■ Data extracts:
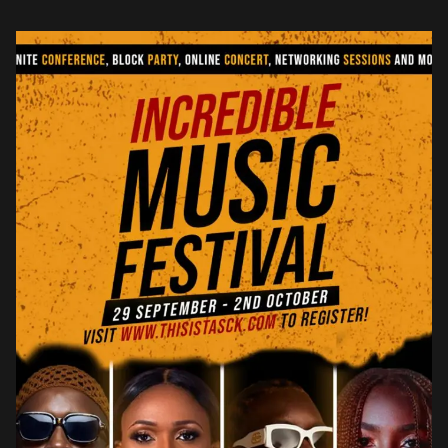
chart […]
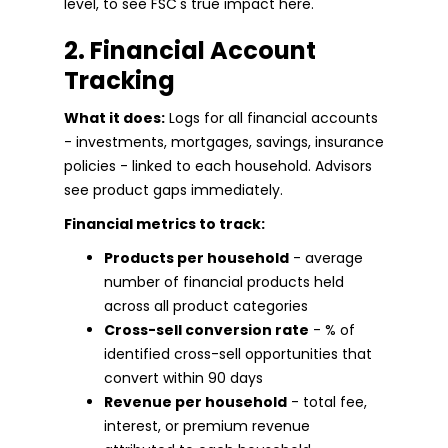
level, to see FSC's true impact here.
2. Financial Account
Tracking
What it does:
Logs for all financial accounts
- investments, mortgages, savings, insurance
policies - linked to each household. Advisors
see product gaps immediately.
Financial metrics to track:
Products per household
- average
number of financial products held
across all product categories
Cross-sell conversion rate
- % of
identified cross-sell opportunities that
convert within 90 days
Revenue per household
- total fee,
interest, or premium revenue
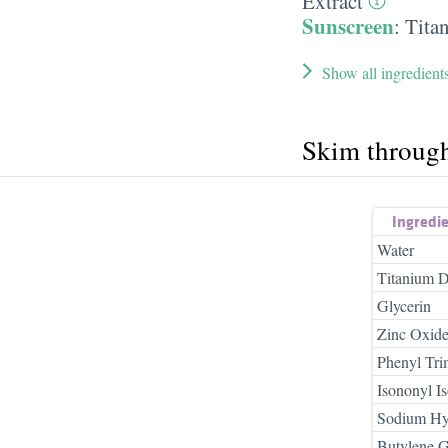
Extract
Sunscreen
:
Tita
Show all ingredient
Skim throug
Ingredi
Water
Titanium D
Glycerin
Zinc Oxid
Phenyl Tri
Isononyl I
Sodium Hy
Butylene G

--

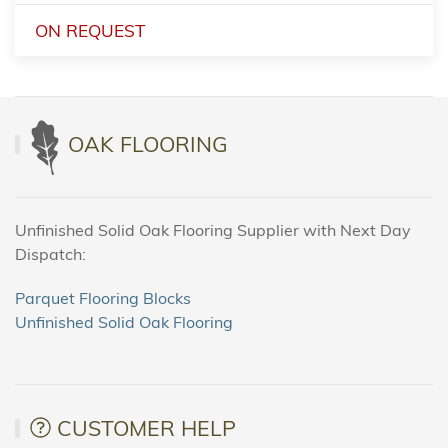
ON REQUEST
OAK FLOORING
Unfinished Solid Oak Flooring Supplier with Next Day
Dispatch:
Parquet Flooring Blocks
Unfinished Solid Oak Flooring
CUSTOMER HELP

■ Exercise instructions:
Your task is to copy each line of the entries that includes the word "Unfinished".

■ Answer below:
Unfinished Solid Oak Flooring Supplier with Next Day
Unfinished Solid Oak Flooring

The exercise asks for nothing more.